After schema matching follows the schema mapping. The data elements from the source systems are mapped to the target elements to describe the relationships between the two systems. Schema mapping can also be automated based on the attribute name or data structure. Under certain circumstances, the necessary data transformation must be derived from this.
Figure 8 shows an example of how the mapping of a CERIF and RCD XML schema occurs within the RIMS integration.

Source system (top left) and target system (top right) and from that resulting suggested mapping.
Undoubtedly, the research information management systems (RIMS) lead to a more targeted and faster supply of information and are increasingly becoming a strategic success factor in the research ecosystem. Increasing volume, velocity and variety of relevant information and increasing demands on research decisions challenge the performance and reliability of research management and related systems. The core problem, however, is not the design of RIMS and its acceptance by decision-makers. The main question is how the various research information can be used effectively and efficiently while integrating it into the RIMS to support and improve decision-making.

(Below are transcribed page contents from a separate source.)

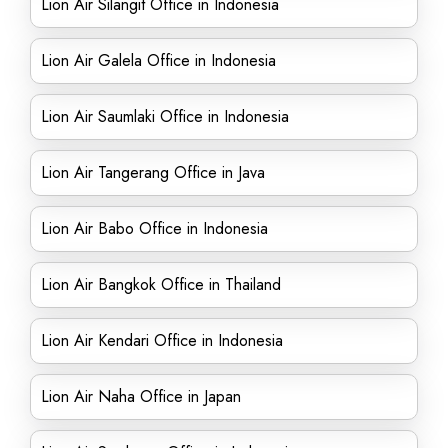
Lion Air Silangit Office in Indonesia
Lion Air Galela Office in Indonesia
Lion Air Saumlaki Office in Indonesia
Lion Air Tangerang Office in Java
Lion Air Babo Office in Indonesia
Lion Air Bangkok Office in Thailand
Lion Air Kendari Office in Indonesia
Lion Air Naha Office in Japan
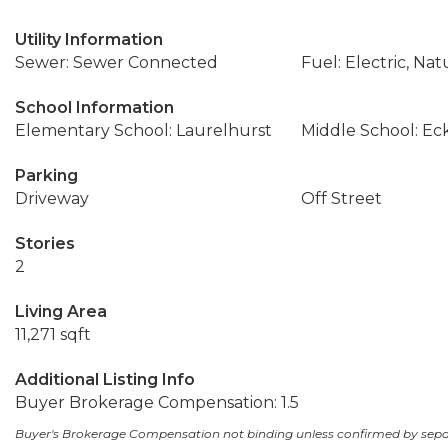
Utility Information
Sewer: Sewer Connected
Fuel: Electric, Nat
School Information
Elementary School: Laurelhurst
Middle School: Ec
Parking
Driveway
Off Street
Stories
2
Living Area
11,271 sqft
Additional Listing Info
Buyer Brokerage Compensation: 1.5
Buyer's Brokerage Compensation not binding unless confirmed by sep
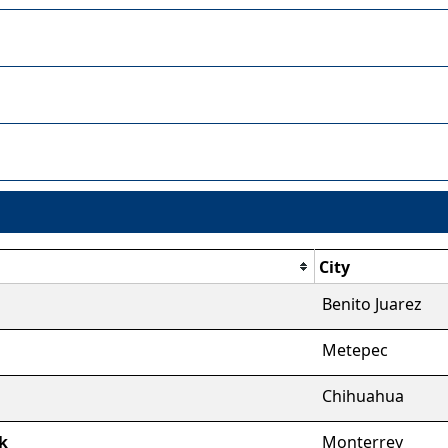
City
Benito Juarez
Metepec
Chihuahua
k
Monterrey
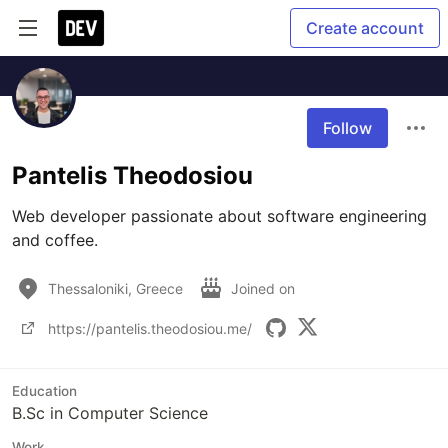
Create account
Follow
Pantelis Theodosiou
Web developer passionate about software engineering 
and coffee.
Thessaloniki, Greece
Joined on
https://pantelis.theodosiou.me/
Education
B.Sc in Computer Science
Work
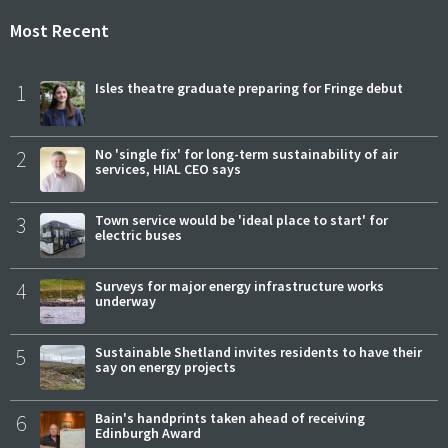
Most Recent
1
Isles theatre graduate preparing for Fringe debut
2
No 'single fix' for long-term sustainability of air
services, HIAL CEO says
3
Town service would be 'ideal place to start' for
electric buses
4
Surveys for major energy infrastructure works
underway
5
Sustainable Shetland invites residents to have their
say on energy projects
6
Bain's handprints taken ahead of receiving
Edinburgh Award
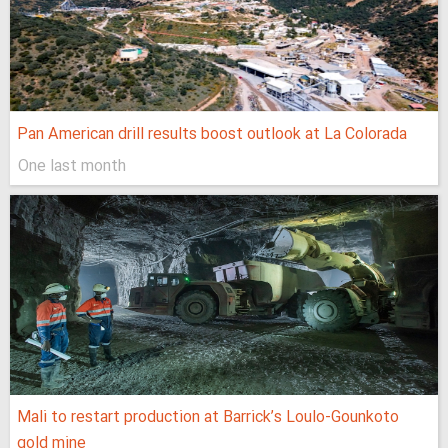
Pan American drill results boost outlook at La Colorada
One last month
Mali to restart production at Barrick’s Loulo‑Gounkoto
gold mine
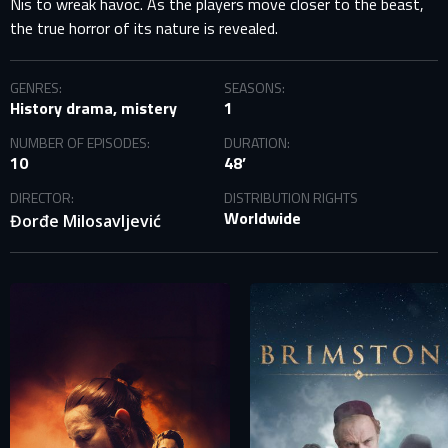
Nis to wreak havoc. As the players move closer to the beast,
the true horror of its nature is revealed.
GENRES:
SEASONS:
History drama, mistery
1
NUMBER OF EPISODES:
DURATION:
10
48’
DIRECTOR:
DISTRIBUTION RIGHTS
Worldwide
Đorđe Milosavljević
SIGN IN TO YOUR PROFILE
E-MAIL ADDRESS ALREADY EXISTS
Your e-mail address already exists in our database. Please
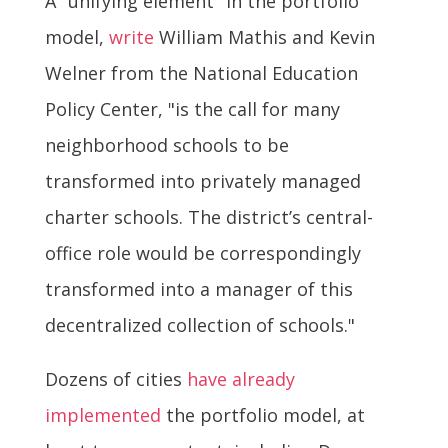
A "unifying element" in the portfolio
model,
write
William Mathis and Kevin
Welner from the National Education
Policy Center, "is the call for many
neighborhood schools to be
transformed into privately managed
charter schools. The district’s central-
office role would be correspondingly
transformed into a manager of this
decentralized collection of schools."
Dozens of cities
have already
implemented
the portfolio model, at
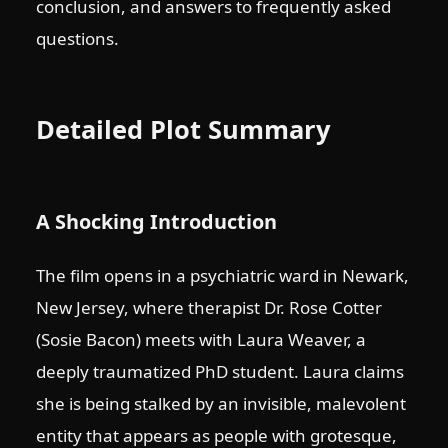
conclusion, and answers to frequently asked
questions.
Detailed Plot Summary
A Shocking Introduction
The film opens in a psychiatric ward in Newark,
New Jersey, where therapist Dr. Rose Cotter
(Sosie Bacon) meets with Laura Weaver, a
deeply traumatized PhD student. Laura claims
she is being stalked by an invisible, malevolent
entity that appears as people with grotesque,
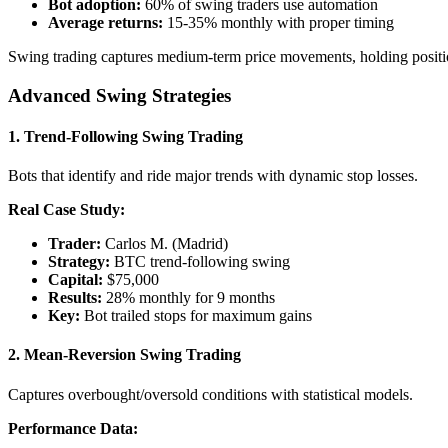
Bot adoption:
60% of swing traders use automation
Average returns:
15-35% monthly with proper timing
Swing trading captures medium-term price movements, holding positio
Advanced Swing Strategies
1.
Trend-Following Swing Trading
Bots that identify and ride major trends with dynamic stop losses.
Real Case Study:
Trader:
Carlos M. (Madrid)
Strategy:
BTC trend-following swing
Capital:
$75,000
Results:
28% monthly for 9 months
Key:
Bot trailed stops for maximum gains
2.
Mean-Reversion Swing Trading
Captures overbought/oversold conditions with statistical models.
Performance Data:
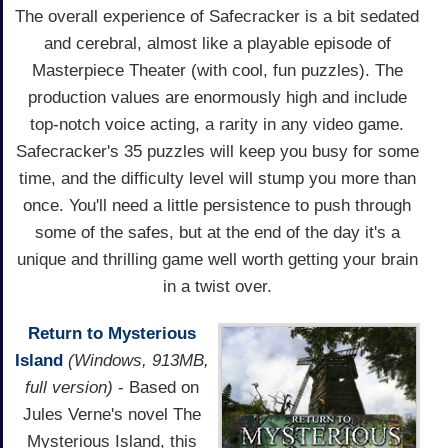
The overall experience of Safecracker is a bit sedated
and cerebral, almost like a playable episode of
Masterpiece Theater (with cool, fun puzzles). The
production values are enormously high and include
top-notch voice acting, a rarity in any video game.
Safecracker's 35 puzzles will keep you busy for some
time, and the difficulty level will stump you more than
once. You'll need a little persistence to push through
some of the safes, but at the end of the day it's a
unique and thrilling game well worth getting your brain
in a twist over.
Return to Mysterious
Island
(Windows, 913MB,
full version)
- Based on
Jules Verne's novel The
Mysterious Island, this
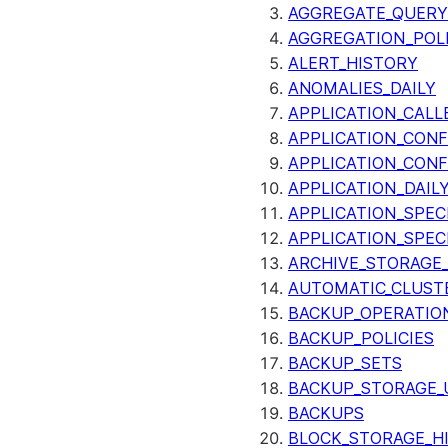
AGGREGATE_QUERY
AGGREGATION_POLI
ALERT_HISTORY
ANOMALIES_DAILY
APPLICATION_CALL
APPLICATION_CONF
APPLICATION_CONF
APPLICATION_DAIL
APPLICATION_SPEC
APPLICATION_SPEC
ARCHIVE_STORAGE_
AUTOMATIC_CLUST
BACKUP_OPERATIO
BACKUP_POLICIES
BACKUP_SETS
BACKUP_STORAGE_
BACKUPS
BLOCK_STORAGE_H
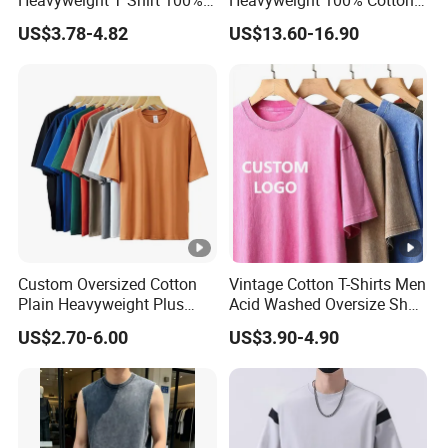
Heavyweight T Shirt 100%
Heavyweight 100% Cotton
Cotton T-Shirt with Anti-
Graphic T Shirt for Men
US$3.78-4.82
US$13.60-16.90
Pilling Streetwear
Custom Oversized Cotton
Vintage Cotton T-Shirts Men
Plain Heavyweight Plus
Acid Washed Oversize Short
Size Men′ S T-Shirts
O-Neck Blank Tshirt
US$2.70-6.00
US$3.90-4.90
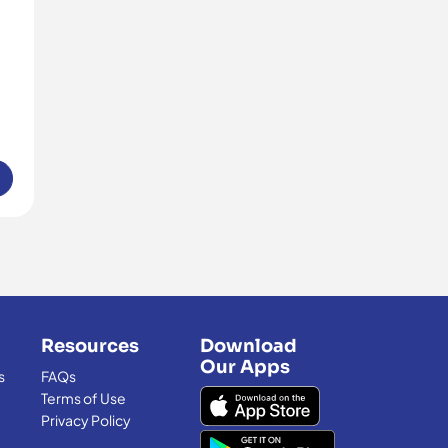
Resources
Download
Our Apps
s
FAQs
Terms of Use
Privacy Policy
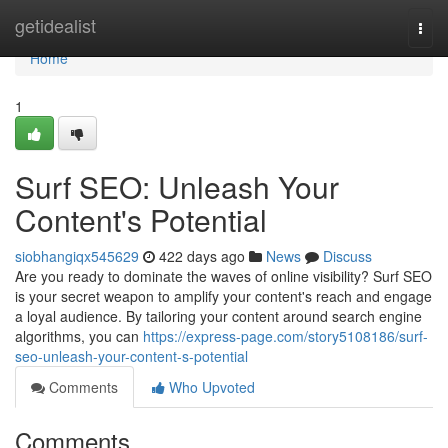
Home
getidealist
Togg
navi
Home
1
Surf SEO: Unleash Your
Content's Potential
siobhangiqx545629
422 days ago
News
Discuss
Are you ready to dominate the waves of online visibility? Surf SEO
is your secret weapon to amplify your content's reach and engage
a loyal audience. By tailoring your content around search engine
algorithms, you can
https://express-page.com/story5108186/surf-
seo-unleash-your-content-s-potential
Comments
Who Upvoted
Comments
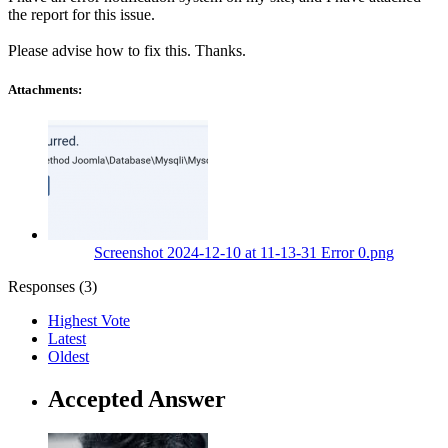
the report for this issue.
Please advise how to fix this. Thanks.
Attachments:
Screenshot 2024-12-10 at 11-13-31 Error 0.png
Responses (
3
)
Highest Vote
Latest
Oldest
Accepted Answer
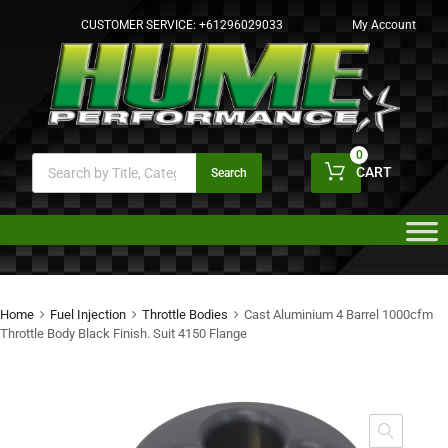
CUSTOMER SERVICE:
+61296029033
My Account
0
CART
Search
Home
Fuel Injection
Throttle Bodies
Cast Aluminium 4 Barrel 1000cfm
Throttle Body Black Finish. Suit 4150 Flange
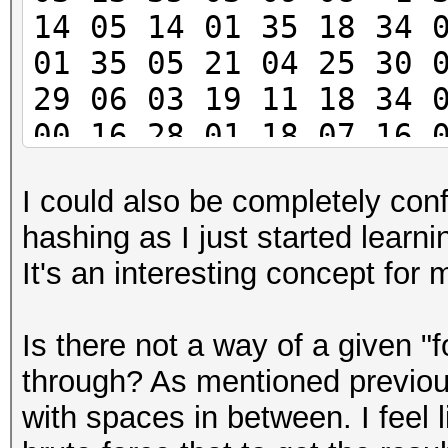
14 05 14 01 35 18 34 
01 35 05 21 04 25 30 
29 06 03 19 11 18 34 
00 16 28 01 18 07 16 
05 35 15 17 04 07 34 
I could also be completely conf
26 25 -1 21 19 24 03 
hashing as I just started learni
30 10 01 36 04 33 26 
It's an interesting concept for
21
Is there not a way of a given "f
through? As mentioned previousl
with spaces in between. I feel 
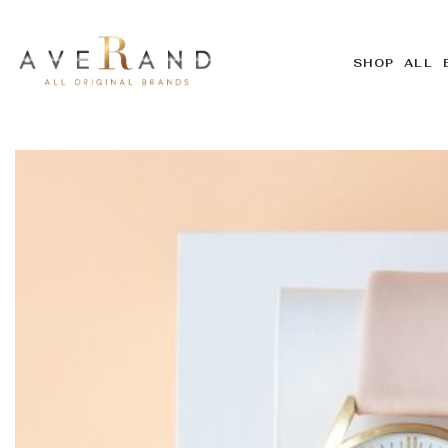
SHOP ALL 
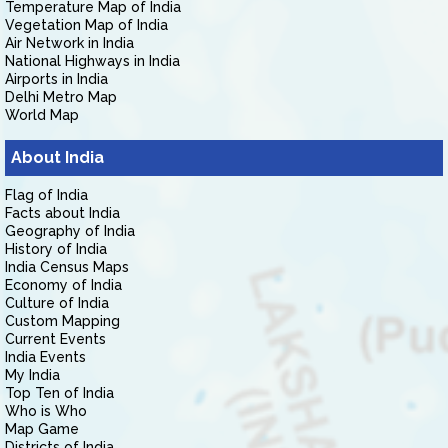
Temperature Map of India
Vegetation Map of India
Air Network in India
National Highways in India
Airports in India
Delhi Metro Map
World Map
About India
Flag of India
Facts about India
Geography of India
History of India
India Census Maps
Economy of India
Culture of India
Custom Mapping
Current Events
India Events
My India
Top Ten of India
Who is Who
Map Game
Districts of India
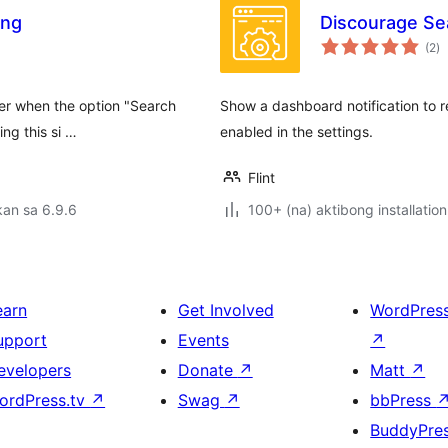
ing
Discourage Sea
k
(2
)
ra
er when the option "Search
Show a dashboard notification to re
ng this si …
enabled in the settings.
Flint
an sa 6.9.6
100+ (na) aktibong installation
earn
Get Involved
WordPres
upport
Events
↗
evelopers
Donate
↗
Matt
↗
ordPress.tv
↗
Swag
↗
bbPress
BuddyPre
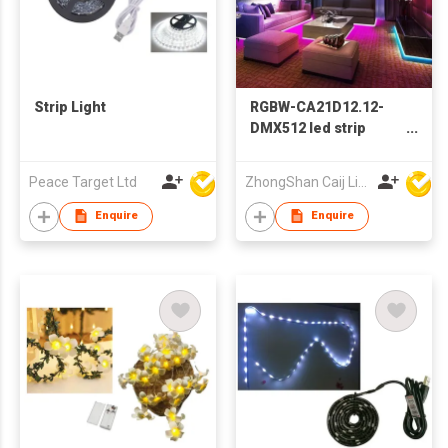
Strip Light
RGBW-CA21D12.12-
DMX512 led strip
light-SMD5050-84PCS
Peace Target Ltd
ZhongShan Caij Lighting Technology Co., Ltd
Enquire
Enquire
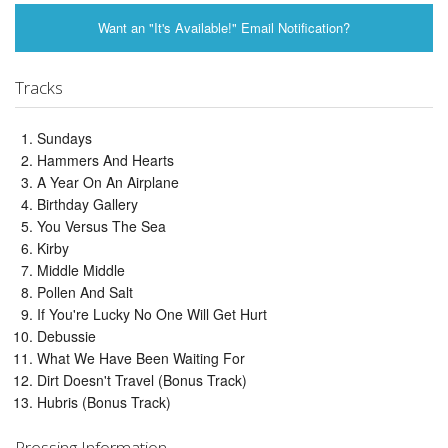
Want an "It's Available!" Email Notification?
Tracks
Sundays
Hammers And Hearts
A Year On An Airplane
Birthday Gallery
You Versus The Sea
Kirby
Middle Middle
Pollen And Salt
If You're Lucky No One Will Get Hurt
Debussie
What We Have Been Waiting For
Dirt Doesn't Travel (Bonus Track)
Hubris (Bonus Track)
Pressing Information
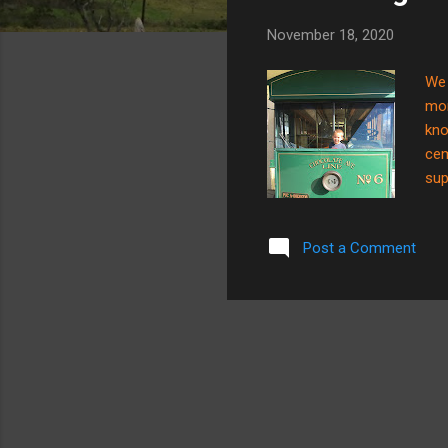
s
November 18, 2020
We 
mom
kno
cem
sup
cem
the
Post a Comment
as 
cem
whe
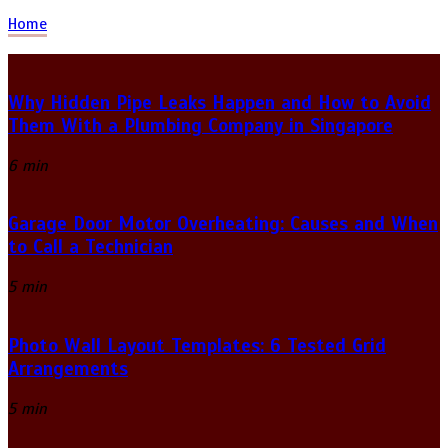
Home
Why Hidden Pipe Leaks Happen and How to Avoid
Them With a Plumbing Company in Singapore
6 min
Garage Door Motor Overheating: Causes and When
to Call a Technician
5 min
Photo Wall Layout Templates: 6 Tested Grid
Arrangements
5 min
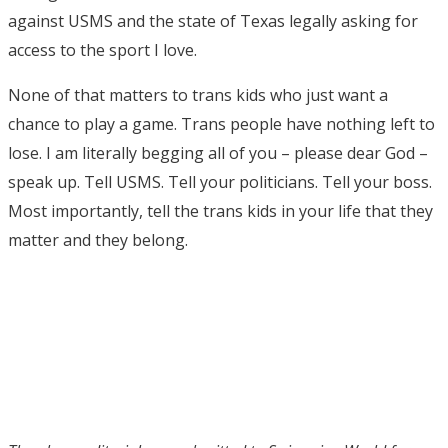
against USMS and the state of Texas legally asking for
access to the sport I love.
None of that matters to trans kids who just want a
chance to play a game. Trans people have nothing left to
lose. I am literally begging all of you – please dear God –
speak up. Tell USMS. Tell your politicians. Tell your boss.
Most importantly, tell the trans kids in your life that they
matter and they belong.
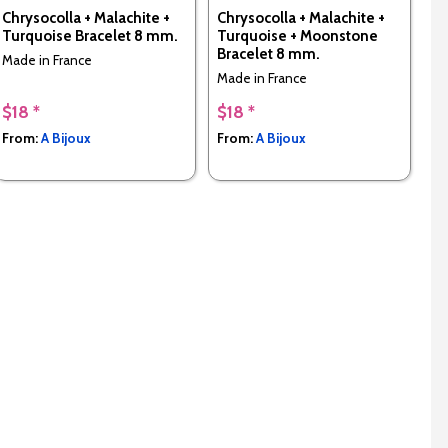
Chrysocolla + Malachite +
Chrysocolla + Malachite +
Turquoise Bracelet 8 mm.
Turquoise + Moonstone
Bracelet 8 mm.
Made in France
Made in France
$18 *
$18 *
From:
A Bijoux
From:
A Bijoux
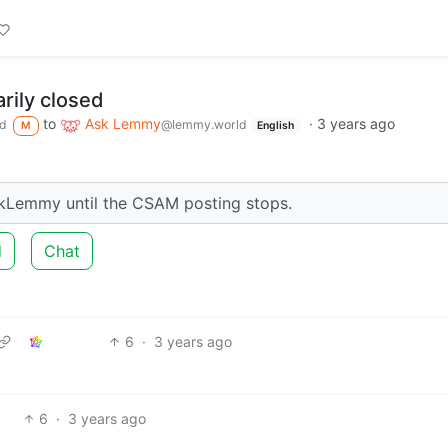
ily closed
to
Ask Lemmy
·
3 years ago
d
@lemmy.world
M
English
kLemmy until the CSAM posting stops.
d
Chat
6
·
3 years ago
6
·
3 years ago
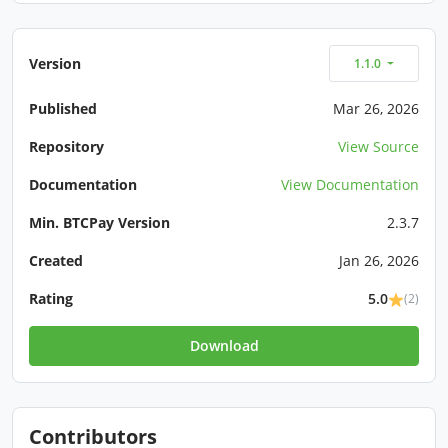
Version
1.1.0
Published
Mar 26, 2026
Repository
View Source
Documentation
View Documentation
Min. BTCPay Version
2.3.7
Created
Jan 26, 2026
Rating
5.0
(2)
Download
Contributors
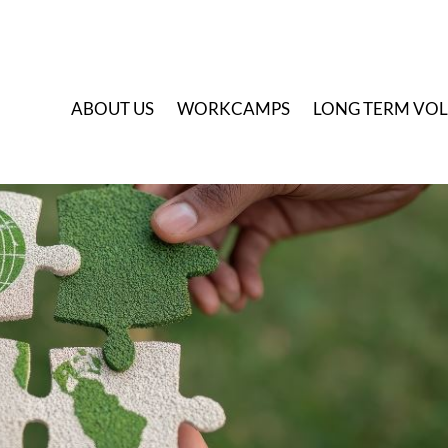
A
BOUT US
W
ORKCAMPS
L
ONG TERM VO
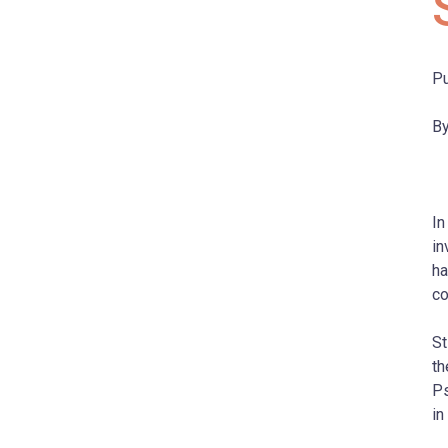
Pu
By
In
in
ha
co
St
th
Ps
in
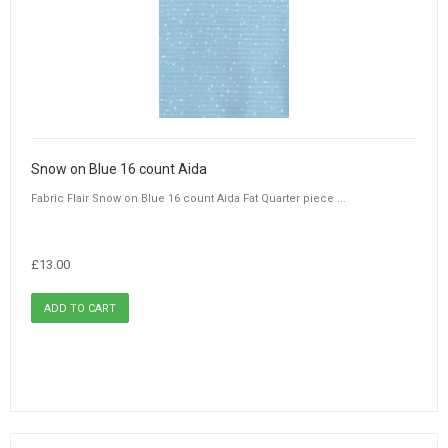
Snow on Blue 16 count Aida
Fabric Flair Snow on Blue 16 count Aida Fat Quarter piece ...
£13.00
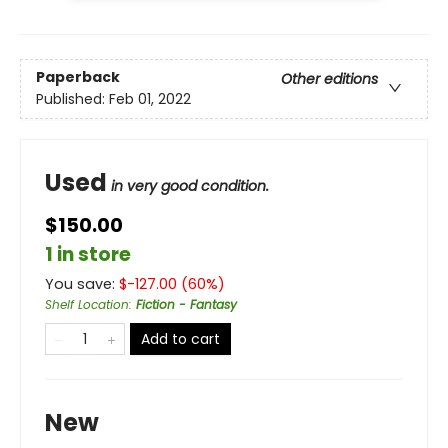
Paperback
Other editions
Published:
Feb 01, 2022
Used
in very good condition.
$150.00
1 in store
You save:
$
-127.00
(
60
%)
Shelf Location
:
Fiction - Fantasy
Add to cart
New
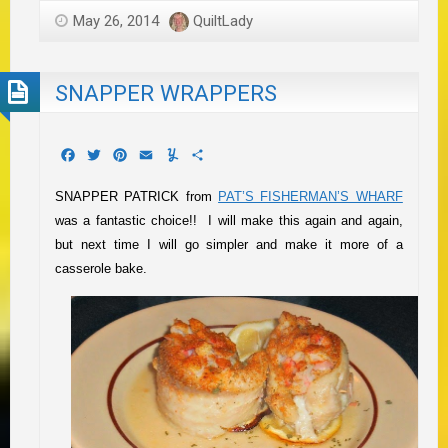
May 26, 2014
QuiltLady
SNAPPER WRAPPERS
Facebook
Twitter
Pinterest
Email
Yummly
Share
SNAPPER PATRICK from
PAT’S FISHERMAN’S WHARF
was a fantastic choice!! I will make this again and again,
but next time I will go simpler and make it more of a
casserole bake.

Information collected from multiple distributed and heterogeneous data sources, in various formats and with different data structures must be moved into one single or multiple data store(s). This represents a major challenge with regard to the data quality. To address these challenges during information integration, the solution is to implement the ETL process, information integration methods and techniques. The investigations clearly showed in the related paper [8] that during the transformation phase of the ETL process the processing of the internal and external data sources should take place. This enables the cleaning, transformation, harmonization and merging of the data which have already been consolidated in the RIMS in order to create new quality of information that may be of particular importance to an institution.
Figure 9 illustrates a workflow diagram in the context of RIMS. It may help institutions to understand how to deal with research information problems during the integration into RIMS.

Supporting workflow diagram.
The concept of information integration enables recognition and improvement of data quality problems in RIMS which will allow universities and research institutions to successfully use research information management systems. In this sense, the ETL processes, methods (cleaning, transforming, harmonizing and merging the research information), and techniques (schema matching and schema mapping) of information integration are considered to be important components for increasing and improving data quality in RIMS.
Institutions should implement the ETL processes as early as possible in order to assess the retroactive effect on their external data sources for the first time and derive data quality rules from this knowledge, which are then evaluated in the course of data quality measurements [3]. A variety of commercial ETL tools (such as CloverETL and QlikView Expressor, etc.) support integration of heterogeneous data sources into RIMS. With the help of appropriate and intelligent tools, it will be increasingly possible to minimize the manual effort required to ensure high data quality and to significantly reduce resource requirements. Especially with repeated application, the effort is much lower than without the use of tools [3].
Footnotes
Acknowledgements
This work has been funded by the German Center for Higher Education Research and Science Studies (DZHW) and by the German Federal Ministry of Education and Research (BMBF) in the context of the project “Helpdesk to facilitate implementation of the Research Core Dataset” (project period: 2017-2019; grant number: KDS2016).
1
Other names for RIMS (or RIM system) are current research information system (CRIS), especially in Europe, and system for faculty activity reporting (FAR) which covers the assessment of teaching activities and research output. In this paper, the term RIMS is preferred because it seems to be the most common and accepted term.